# Activity
Select all lines in the records that include "Elagage".

[Records from a dataset]
----------

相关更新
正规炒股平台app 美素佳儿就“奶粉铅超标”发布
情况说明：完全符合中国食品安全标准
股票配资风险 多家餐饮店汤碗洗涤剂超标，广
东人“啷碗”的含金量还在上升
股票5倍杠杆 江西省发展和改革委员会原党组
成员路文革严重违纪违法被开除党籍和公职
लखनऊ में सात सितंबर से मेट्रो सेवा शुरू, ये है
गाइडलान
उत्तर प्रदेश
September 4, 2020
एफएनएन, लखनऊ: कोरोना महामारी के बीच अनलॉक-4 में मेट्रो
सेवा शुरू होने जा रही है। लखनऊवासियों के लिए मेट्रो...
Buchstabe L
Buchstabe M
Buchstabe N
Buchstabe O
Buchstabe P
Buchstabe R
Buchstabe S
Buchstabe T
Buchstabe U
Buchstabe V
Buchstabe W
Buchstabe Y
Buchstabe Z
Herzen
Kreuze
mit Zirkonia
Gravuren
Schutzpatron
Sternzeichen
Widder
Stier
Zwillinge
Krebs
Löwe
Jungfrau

----------

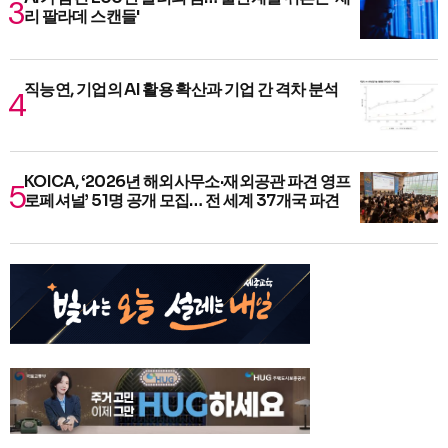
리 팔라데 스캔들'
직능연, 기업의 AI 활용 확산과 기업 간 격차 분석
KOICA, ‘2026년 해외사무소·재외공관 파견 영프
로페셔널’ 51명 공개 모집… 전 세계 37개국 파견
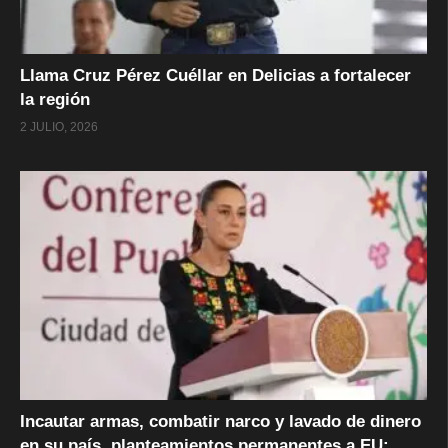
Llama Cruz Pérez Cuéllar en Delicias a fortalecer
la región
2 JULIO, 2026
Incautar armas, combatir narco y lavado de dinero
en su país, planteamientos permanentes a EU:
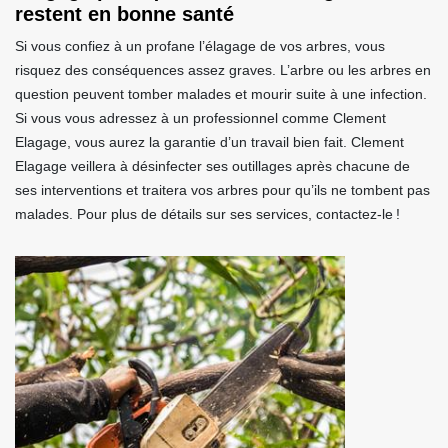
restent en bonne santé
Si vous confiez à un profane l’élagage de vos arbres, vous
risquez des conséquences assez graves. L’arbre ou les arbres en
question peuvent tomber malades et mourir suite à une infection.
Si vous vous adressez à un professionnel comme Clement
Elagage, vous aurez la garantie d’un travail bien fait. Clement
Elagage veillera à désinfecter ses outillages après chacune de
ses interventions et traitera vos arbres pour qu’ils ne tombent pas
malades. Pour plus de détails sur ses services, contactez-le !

----------

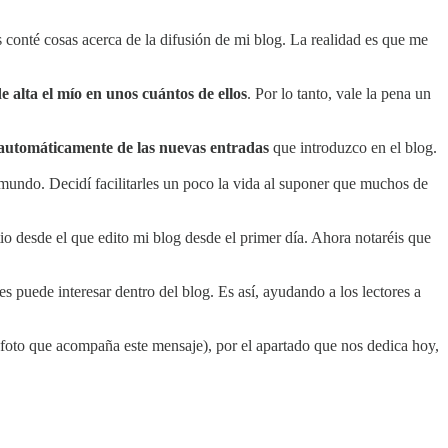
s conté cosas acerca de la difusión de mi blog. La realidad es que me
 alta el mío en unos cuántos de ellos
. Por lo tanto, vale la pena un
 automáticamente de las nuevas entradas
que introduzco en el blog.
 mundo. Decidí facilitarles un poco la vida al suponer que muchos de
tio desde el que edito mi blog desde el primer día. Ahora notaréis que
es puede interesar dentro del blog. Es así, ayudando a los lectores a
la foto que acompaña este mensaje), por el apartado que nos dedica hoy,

----------

# Solved problem
Elagage, vous aurez la garantie d’un travail bien fait. Clement
Elagage veillera à désinfecter ses outillages après chacune de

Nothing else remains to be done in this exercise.